An invalid concept is one which denotes a grouping of existents that cannot be considered as a group for purposes of rational thinking. For instance, a concept "roundoid" meaning "any round thing" isn't valid because the roundness of a thing is, in most contexts, not an essential attribute (though "roundoid" might be a valid concept in the context of a game which contains only round and square pieces. But then the definition of "roundoid" would be more specific: "a round playing piece in the game of Rou-Squa(TM) ).

Invalid concepts generally package things which are not essentially similar into a single group. For example, "extremism", which invalidly packages extremely irrational thinking with extremely rational thinking.

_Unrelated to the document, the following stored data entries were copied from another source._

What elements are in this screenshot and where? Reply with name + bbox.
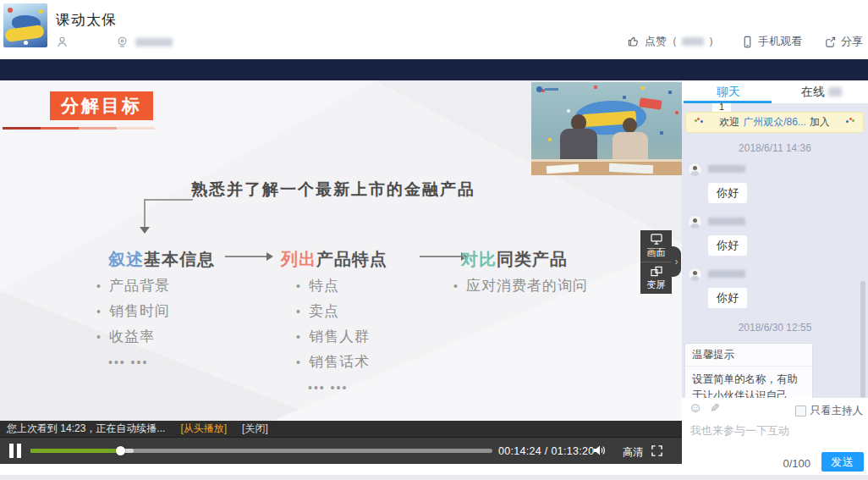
presenter-webcam [531,82,682,175]
presenter-right [623,118,637,133]
emoji-icon[interactable]: ☺ [689,401,702,415]
redacted-viewer-count [135,38,173,47]
chat-sidebar: 聊天 在线 1 欢迎 广州观众/86... 加入 2018/6/11 14:36… [682,80,868,480]
send-button[interactable]: 发送 [821,452,864,472]
progress-bar[interactable] [30,449,492,453]
right-arrow-icon [225,256,267,257]
page-title: 课动太保 [56,10,117,30]
down-arrow-icon [140,227,150,234]
only-host-toggle[interactable]: 只看主持人 [795,404,864,418]
chat-date-divider: 2018/6/30 12:55 [682,322,868,334]
phone-icon [741,36,754,48]
monitor-icon [650,234,663,245]
avatar [688,268,702,282]
chat-message: 你好 [708,288,747,308]
player-letterbox-bar [0,59,868,80]
screen-mode-button[interactable]: 画面 [640,230,672,262]
welcome-username: 广州观众/86... [743,115,806,130]
share-button[interactable]: 分享 [824,34,863,49]
bullet-list-2: 特点 卖点 销售人群 销售话术 ••• ••• [296,273,370,400]
chat-input[interactable] [689,422,861,452]
slide-title-underline [3,127,155,130]
tab-chat[interactable]: 聊天 [682,80,775,103]
slide-heading: 熟悉并了解一个最新上市的金融产品 [191,179,475,201]
chat-input-panel: ☺ ✎ 只看主持人 0/100 发送 [682,398,868,480]
bullet-list-3: 应对消费者的询问 [453,273,588,299]
share-icon [824,36,837,48]
live-course-page: 课动太保 点赞（） 手机观看 [0,0,868,480]
avatar [688,215,702,229]
notice-body: 设置简单的名称，有助于让小伙伴认识自己 [685,367,812,398]
char-counter: 0/100 [783,457,810,470]
volume-icon[interactable] [592,444,607,457]
time-display: 00:14:24 / 01:13:20 [498,445,594,457]
thumbs-up-icon [628,36,640,48]
resume-notice-bar: 您上次看到 14:23，正在自动续播... [从头播放] [关闭] [0,421,682,438]
chat-message: 你好 [708,183,747,203]
course-thumbnail [3,3,47,47]
pause-button[interactable] [9,444,21,458]
redacted-username [708,270,745,278]
party-popper-icon [848,118,857,127]
slide-title: 分解目标 [50,91,153,120]
only-host-checkbox[interactable] [795,406,806,417]
screen-mode-label: 画面 [647,246,666,259]
flow-step-1: 叙述基本信息 [108,248,215,271]
presenter-icon [56,36,69,48]
dual-screen-icon [650,266,663,277]
page-bottom-strip [0,475,868,480]
flow-step-3: 对比同类产品 [461,248,568,271]
sidebar-tabs: 聊天 在线 [682,80,868,103]
quality-selector[interactable]: 高清 [623,445,643,460]
like-label: 点赞（ [645,34,678,49]
avatar [688,163,702,177]
party-popper-icon [692,118,701,127]
chat-message-list: 1 欢迎 广州观众/86... 加入 2018/6/11 14:36 你好 你好… [682,103,868,398]
resume-text: 您上次看到 14:23，正在自动续播... [7,422,165,436]
watch-on-phone-button[interactable]: 手机观看 [741,34,802,49]
redacted-username [708,165,745,173]
swap-screen-label: 变屏 [647,279,666,291]
progress-knob[interactable] [116,446,125,455]
like-button[interactable]: 点赞（） [628,34,719,49]
share-label: 分享 [841,34,863,49]
collapse-panel-arrow[interactable]: › [672,246,681,277]
header-actions: 点赞（） 手机观看 分享 [628,34,863,49]
only-host-label: 只看主持人 [810,404,864,418]
chat-message: 你好 [708,235,747,256]
slide-content: 分解目标 熟悉并了解一个最新上市的金融产品 叙述基本信息 列出产品特点 对比同类… [0,80,682,421]
video-player[interactable]: 分解目标 熟悉并了解一个最新上市的金融产品 叙述基本信息 列出产品特点 对比同类… [0,80,682,464]
notice-title: 温馨提示 [685,344,812,367]
welcome-banner: 欢迎 广州观众/86... 加入 [685,112,864,133]
tab-online[interactable]: 在线 [775,80,868,103]
pencil-icon[interactable]: ✎ [710,402,720,414]
redacted-online-count [828,87,842,97]
connector-line [144,199,193,201]
right-arrow-icon [420,256,462,257]
close-notice-link[interactable]: [关闭] [242,422,268,436]
webcam-icon [116,36,129,48]
progress-played [30,449,121,453]
replay-from-start-link[interactable]: [从头播放] [180,422,227,436]
system-notice-card: 温馨提示 设置简单的名称，有助于让小伙伴认识自己 [685,344,812,398]
redacted-username [708,218,745,225]
redacted-like-count [682,37,704,46]
fullscreen-icon[interactable] [651,444,663,457]
swap-screen-button[interactable]: 变屏 [640,262,672,294]
page-header: 课动太保 点赞（） 手机观看 [0,0,868,59]
chat-date-divider: 2018/6/11 14:36 [682,142,868,154]
watch-on-phone-label: 手机观看 [758,34,802,49]
chat-scrollbar[interactable] [860,281,865,398]
player-controls: 00:14:24 / 01:13:20 高清 [0,438,682,464]
webcam-brand-logo [536,86,558,92]
bullet-list-1: 产品背景 销售时间 收益率 ••• ••• [96,273,170,375]
flow-step-2: 列出产品特点 [281,248,387,271]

A less common form of invalid concept is one which arbitrarily separates some things from other things: for instance a concept like "gwapple" which might denote "green apples currently owned by women". There's just no good reason to form this concept.

A false dichotomy is a claim that there are only two possibilities in a particular context, when in fact there is at least one other possibility.

For example: "You can be more like a Republican, or more like a Democrat." Here, it is claimed, there are only two political directions. Looking closer, we see that this alternative can be analyzed. One side represents greater material freedom at the expense of spiritual freedom, and the other represents greater spiritual freedom at the expense of material freedom.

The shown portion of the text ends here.